======== RECORDS FOR THE EXERCISE ========
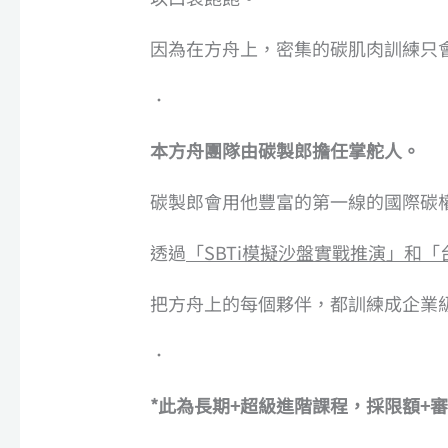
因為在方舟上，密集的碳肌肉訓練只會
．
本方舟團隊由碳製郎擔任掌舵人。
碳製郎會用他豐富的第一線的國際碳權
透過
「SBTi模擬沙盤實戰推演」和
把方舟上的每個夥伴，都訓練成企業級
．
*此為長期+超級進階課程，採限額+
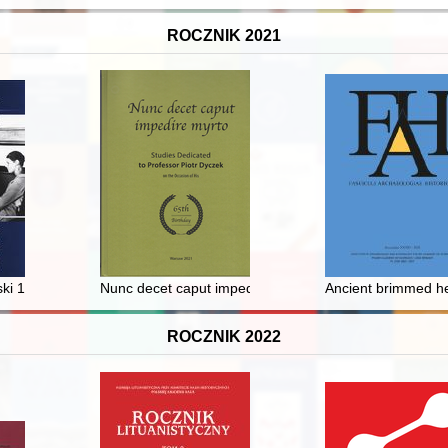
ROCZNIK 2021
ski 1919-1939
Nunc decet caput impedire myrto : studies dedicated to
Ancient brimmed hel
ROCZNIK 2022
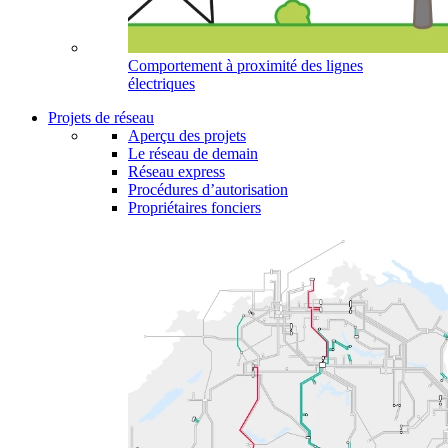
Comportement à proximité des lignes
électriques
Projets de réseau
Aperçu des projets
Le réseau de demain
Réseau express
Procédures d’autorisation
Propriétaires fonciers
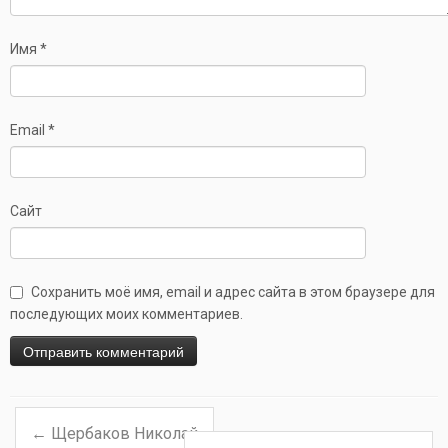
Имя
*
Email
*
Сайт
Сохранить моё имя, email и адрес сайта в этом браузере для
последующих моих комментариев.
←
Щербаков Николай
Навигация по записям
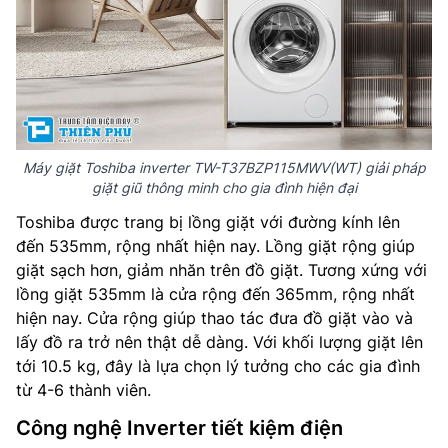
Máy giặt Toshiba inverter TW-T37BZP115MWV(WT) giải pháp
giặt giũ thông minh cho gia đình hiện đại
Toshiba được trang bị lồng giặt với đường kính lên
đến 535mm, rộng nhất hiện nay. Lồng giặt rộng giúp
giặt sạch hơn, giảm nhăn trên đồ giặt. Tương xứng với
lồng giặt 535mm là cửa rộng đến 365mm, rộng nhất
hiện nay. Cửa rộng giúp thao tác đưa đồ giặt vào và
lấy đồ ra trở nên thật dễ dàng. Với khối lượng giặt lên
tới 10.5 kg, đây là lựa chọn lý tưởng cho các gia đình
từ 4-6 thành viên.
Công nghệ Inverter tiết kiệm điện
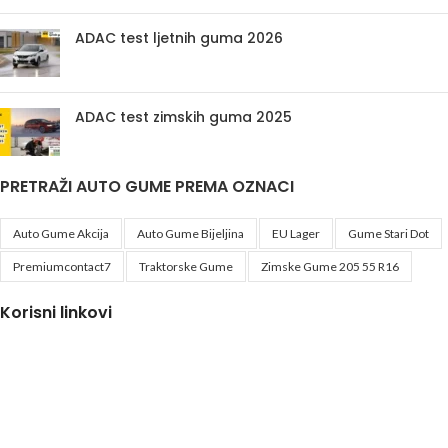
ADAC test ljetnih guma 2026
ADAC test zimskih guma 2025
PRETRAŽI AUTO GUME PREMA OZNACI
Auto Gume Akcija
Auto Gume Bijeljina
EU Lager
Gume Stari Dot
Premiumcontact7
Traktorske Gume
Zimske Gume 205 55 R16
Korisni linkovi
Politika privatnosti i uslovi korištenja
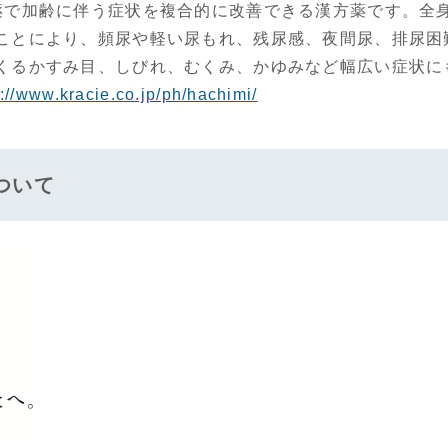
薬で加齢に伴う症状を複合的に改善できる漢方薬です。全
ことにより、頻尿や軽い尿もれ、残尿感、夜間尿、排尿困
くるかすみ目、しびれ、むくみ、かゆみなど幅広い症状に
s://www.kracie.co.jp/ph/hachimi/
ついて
========
In the listing above, find the line with "Щербаков Николай" and the line with "đến 535mm, rộng". Copy both of them and every line between, exactly, but not the pictures.

Щербаков Николай
Навигация по записям
Máy giặt Toshiba inverter TW-T37BZP115MWV(WT) giải pháp
giặt giũ thông minh cho gia đình hiện đại
Toshiba được trang bị lồng giặt với đường kính lên
đến 535mm, rộng nhất hiện nay. Lồng giặt rộng giúp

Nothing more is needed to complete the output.